"I can live with doubt and uncertainty and not knowing. I think it is much more interesting to live not knowing than to have answers that might be wrong" (Richard Feynman)

Monday, September 21, 2009

Kottak Ch. 5 - Making A Living (Subsistence)

HERE ARE SOME OF THE CHAPTER OBJECTIVES
  1. Know what an adaptive strategy is. In addition, you should be familiar with Cohen's typology of societies based on their adaptive strategies.
  2. Understand examples of how today's globalizing world and state policies are altering the ways of life of many communities that traditionally practiced different adaptive strategies.
  3. Distinguish between modes and means of production
  4. Understand how industrialism leads to the alienation of producers from their products.
  5. Distinguish between the various forms of distribution and exchange, including the market principle, redistribution, and generalized, balanced, and negative reciprocity.
  6. Click here to read the previous posts on the potlatch and watch two brief videos of the ritual.

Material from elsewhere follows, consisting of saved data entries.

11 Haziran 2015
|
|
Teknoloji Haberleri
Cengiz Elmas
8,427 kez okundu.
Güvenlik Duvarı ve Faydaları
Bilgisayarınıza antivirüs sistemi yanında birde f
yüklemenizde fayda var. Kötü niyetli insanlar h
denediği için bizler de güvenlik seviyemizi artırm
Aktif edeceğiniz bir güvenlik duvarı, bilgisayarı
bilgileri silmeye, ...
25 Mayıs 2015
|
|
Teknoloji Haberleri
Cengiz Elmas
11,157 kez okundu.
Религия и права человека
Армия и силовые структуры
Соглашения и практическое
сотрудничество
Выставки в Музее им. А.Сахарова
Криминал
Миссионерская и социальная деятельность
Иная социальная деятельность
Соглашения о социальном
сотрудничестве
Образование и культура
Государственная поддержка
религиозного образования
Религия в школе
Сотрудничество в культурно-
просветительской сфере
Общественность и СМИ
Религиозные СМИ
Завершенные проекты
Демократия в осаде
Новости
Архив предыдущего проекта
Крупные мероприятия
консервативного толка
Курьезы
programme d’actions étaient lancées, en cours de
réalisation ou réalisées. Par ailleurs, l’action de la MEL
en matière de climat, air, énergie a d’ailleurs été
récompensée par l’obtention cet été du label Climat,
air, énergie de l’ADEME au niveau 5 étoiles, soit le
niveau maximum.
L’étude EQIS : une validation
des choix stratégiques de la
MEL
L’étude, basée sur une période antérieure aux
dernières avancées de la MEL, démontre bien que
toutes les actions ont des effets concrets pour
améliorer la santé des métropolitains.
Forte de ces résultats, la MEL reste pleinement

Specifically, you should know what it is, where it has been practiced, and how it relates to local and regional patterns of resource abundance and shortage.
What role do religious and social ceremonies play in an economy?
Answer: The potlatch of the native groups of the North Pacific coast of North America is a good example of the integral role a festival can play in a group's economy. The sponsors of a potlatch traditionally gave away food, blankets, pieces of copper, and other material goods. In return, they gained social prestige, and the more they gave away, the more their prestige increased. Like most regions of the world, the North Pacific coast of North America is subject to local fluctuations in resource abundance. One village might have a good year while another experienced a bad one. A village enjoying a good year would take advantage of its surplus to increase its prestige by hosting a potlatch and inviting the members of the surrounding villages to attend. In this way, the potlatch created and maintained a regional economy in which a series of villages pooled their resources. The needy villages would receive the surplus from the wealthy villages, which in turn gained prestige.

Tuesday, September 15, 2009

Kottak Ch. 3, Culture: Is Shared, Learned, Adaptive, Maladaptive....

What a great conversation and inquiry in the 4:10 section today! The 2:30 Section wasn't bad either but 4:10 rocked my world with their questions. Come on, great ones! Do it up!

Questions like:
  • What is cultural and what is not?
  • Is hunger cultural or biological?
  • Is hearing cultural and/or biological? Is seeing cultural?? Thanks Liping for your inquiry with me after class ended.
So let's keep it going? If you are not the symbol of your name (Kyra) and that name is not intrinsic or natural to you? What does that information make available to you about who you are, could be or want to be??

What could you then play with about who you are?? What cultural processes that we are reading about could you use to play with??

Monday, September 7, 2009

Mapping our Locations : Who We Are

Click the link or map below to go to our own ANT1001 Google Map for class members' locations and restaurants starting Fall 2009. CHOOSE MY MAPS. Then select our class map from the right sidebar and click EDIT.

Add a placemark for your home (use male or female figure and your first name and last initial only for privacy's sake). You can mark your neighborhood or your exact location. Add a placemark for your favorite restaurant.

We can then see who we are as a group based on some primary data. You can change the type of placemark from male/female figure to a form of transportation placemark to signify how you got from other locations where you once lived (airplace, bus, train/subway, etc.).

Check it out. Then we can really see who we are and where we have been and travel.